State to close off way to evade penalty points

Drivers may have to prove that notices of infringements never arrived in post

John Deasy TD (FG) said he believed sending the notices by registered mail may be the best way forward. Photograph: Bryan O’Brien / THE IRISH TIMES

John Deasy TD (FG) said he believed sending the notices by registered mail may be the best way forward. Photograph: Bryan O’Brien / THE IRISH TIMES


The Government is working on legislative changes that will close off what is believed to be the most popular way of evading penalty points for speeding and other infringements.

Under the new measures those claiming in court they did not pay their fines and accept points on their licence because they had never received notifications in the post would be required to provide proof to support their claim.

A Department of Justice working group considering reforms to the fixed charge notice system is also examining if the loophole could be closed by all notices sent via the postal system being dispatched by registered mail which would need to be signed as received at their destination.

The group has established that the numbers of motorists telling judges their notices never arrived is much higher than those contacting the motor tax office to complain that their tax discs have gotten lost in the post.

Same list

This is in spite of the register of names and addresses held by the motor tax office being the same list used to send fixed charged notices to motorists.

John Deasy TD (FG), who has raised the loophole issue in the Dáil and at the Public Accounts Committee (PAC), said Garda and legal sources suggested to him that the claim that notices were lost in the post was the “most common way” motorists were avoiding incurring points in the courts.

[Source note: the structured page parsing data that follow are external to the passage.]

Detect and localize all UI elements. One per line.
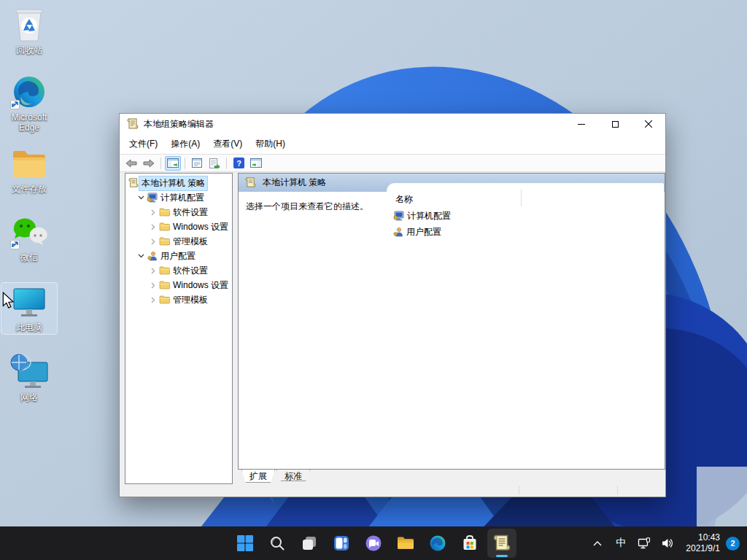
help-button[interactable]: ?: [231, 156, 247, 171]
maximize-icon: [612, 121, 619, 128]
shortcut-arrow-icon: [10, 100, 20, 109]
user-config-icon: [393, 227, 403, 237]
console-tree-panel: 本地计算机 策略 计算机配置 软件设置: [125, 173, 233, 484]
chevron-right-icon[interactable]: [148, 297, 158, 303]
menu-file[interactable]: 文件(F): [123, 135, 164, 153]
list-item-label: 计算机配置: [407, 210, 451, 222]
chevron-right-icon[interactable]: [148, 224, 158, 230]
tree-item-user-config[interactable]: 用户配置: [125, 249, 232, 263]
folder-icon: [158, 222, 171, 231]
desktop-icon-label: Microsoft Edge: [1, 112, 57, 133]
shortcut-arrow-icon: [10, 240, 20, 249]
store-button[interactable]: [455, 529, 484, 558]
desktop-icon-recycle-bin[interactable]: 回收站: [1, 7, 57, 55]
tree-item-user-admin-templates[interactable]: 管理模板: [125, 292, 232, 307]
export-list-button[interactable]: [206, 156, 222, 171]
content-panel: 本地计算机 策略 选择一个项目来查看它的描述。 名称 计算机配置 用户配置: [238, 173, 665, 470]
group-policy-editor-window: 本地组策略编辑器 文件(F) 操作(A) 查看(V) 帮助(H): [119, 113, 666, 497]
properties-button[interactable]: [189, 156, 205, 171]
action-pane-icon: [250, 158, 262, 168]
chevron-right-icon[interactable]: [148, 268, 158, 274]
minimize-button[interactable]: [565, 114, 598, 134]
tree-item-label: 本地计算机 策略: [139, 176, 207, 190]
tree-item-user-windows-settings[interactable]: Windows 设置: [125, 278, 232, 292]
gpedit-scroll-icon: [493, 534, 511, 552]
back-button[interactable]: [123, 156, 139, 171]
view-tab-strip: 扩展 标准: [233, 470, 665, 484]
tree-item-root[interactable]: 本地计算机 策略: [125, 176, 232, 190]
properties-icon: [191, 158, 203, 168]
computer-config-icon: [146, 192, 158, 203]
ime-indicator[interactable]: 中: [610, 529, 632, 558]
file-explorer-button[interactable]: [391, 529, 420, 558]
tree-item-computer-windows-settings[interactable]: Windows 设置: [125, 219, 232, 234]
widgets-button[interactable]: [327, 529, 356, 558]
forward-button[interactable]: [141, 156, 157, 171]
desktop-icon-label: 微信: [1, 252, 57, 262]
network-tray-button[interactable]: [633, 529, 655, 558]
wechat-icon: [1, 214, 57, 249]
edge-icon: [1, 74, 57, 109]
tree-item-computer-config[interactable]: 计算机配置: [125, 190, 232, 205]
desktop-icon-edge[interactable]: Microsoft Edge: [1, 74, 57, 133]
search-button[interactable]: [263, 529, 292, 558]
column-header-name[interactable]: 名称: [395, 193, 413, 206]
taskbar-gpedit-button[interactable]: [487, 529, 516, 558]
volume-tray-button[interactable]: [657, 529, 678, 558]
folder-icon: [158, 281, 171, 289]
back-arrow-icon: [125, 159, 137, 168]
user-config-icon: [146, 251, 158, 261]
chevron-right-icon[interactable]: [148, 238, 158, 245]
file-explorer-icon: [396, 534, 415, 552]
folder-icon: [158, 237, 171, 246]
desktop-icon-label: 此电脑: [1, 322, 57, 332]
desktop-icon-file-storage[interactable]: 文件存放: [1, 146, 57, 194]
edge-button[interactable]: [423, 529, 452, 558]
menu-view[interactable]: 查看(V): [206, 135, 249, 153]
task-view-button[interactable]: [295, 529, 324, 558]
tray-chevron-up-button[interactable]: [587, 529, 608, 558]
desktop-icon-network[interactable]: 网络: [1, 354, 57, 402]
notification-badge[interactable]: 2: [726, 537, 740, 551]
folder-icon: [1, 146, 57, 181]
window-title: 本地组策略编辑器: [144, 118, 214, 131]
gpedit-scroll-icon: [127, 178, 139, 188]
list-item-user-config[interactable]: 用户配置: [393, 225, 441, 239]
tray-clock[interactable]: 10:43 2021/9/1: [680, 532, 724, 554]
maximize-button[interactable]: [598, 114, 632, 134]
tray-time: 10:43: [686, 532, 720, 543]
start-button[interactable]: [231, 529, 260, 558]
show-action-pane-button[interactable]: [248, 156, 264, 171]
chevron-right-icon[interactable]: [148, 209, 158, 216]
close-icon: [645, 120, 652, 128]
help-icon: ?: [233, 158, 244, 168]
tree-item-computer-software[interactable]: 软件设置: [125, 205, 232, 219]
taskbar-center-icons: [231, 529, 516, 558]
tree-item-user-software[interactable]: 软件设置: [125, 263, 232, 278]
desktop-icon-wechat[interactable]: 微信: [1, 214, 57, 262]
svg-text:?: ?: [236, 159, 241, 168]
show-console-tree-button[interactable]: [165, 156, 181, 171]
forward-arrow-icon: [143, 159, 155, 168]
tab-standard[interactable]: 标准: [276, 470, 310, 481]
console-tree-icon: [167, 158, 179, 168]
chat-button[interactable]: [359, 529, 388, 558]
node-description: 选择一个项目来查看它的描述。: [246, 201, 368, 213]
title-bar[interactable]: 本地组策略编辑器: [120, 114, 665, 134]
chevron-right-icon[interactable]: [148, 282, 158, 289]
widgets-icon: [333, 534, 350, 552]
export-list-icon: [209, 158, 220, 168]
tree-item-computer-admin-templates[interactable]: 管理模板: [125, 234, 232, 249]
folder-icon: [158, 295, 171, 304]
tab-extended[interactable]: 扩展: [241, 470, 275, 483]
menu-action[interactable]: 操作(A): [164, 135, 206, 153]
menu-help[interactable]: 帮助(H): [249, 135, 292, 153]
column-divider[interactable]: [521, 189, 522, 206]
close-button[interactable]: [632, 114, 665, 134]
status-bar: [122, 484, 665, 496]
chevron-down-icon[interactable]: [136, 195, 146, 200]
task-view-icon: [301, 534, 318, 552]
list-item-computer-config[interactable]: 计算机配置: [393, 209, 451, 223]
chevron-down-icon[interactable]: [136, 254, 146, 258]
tree-item-label: 计算机配置: [158, 191, 206, 205]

He believed sending the notices by registered mail might be the best way forward.

The number of notices issued has been falling in recent years, with between 300,000 and 400,000 notices sent in the post each year.

A report compiled for PAC by an advocacy group called Promoting Awareness, Responsibility and Care on our Roads suggested the notices problem was significant.

Poor box

Its members observed cases in the District Courts at 13 locations around the State in April and May, and found the majority of those who claimed their notices had been lost in the post had their cases struck out and incurred no points if they made a contribution to the poor box.

Under the penalty points system when a motorist receives the notice of an infringement in the post they have 28 days to pay a fine and accept their penalty points.

At the expiry of that period, if they pay within a subsequent 28 days they can avoid going to court if they pay the original fine plus a 50 per cent late payment penalty and accept additional points. If neither of the two options to pay is taken up, motorists are summonsed to appear in court.

However, a large number of motorists are appearing before the courts and claiming the first they realised they had been detected speeding or committing another offence was when the summonses arrived in the post.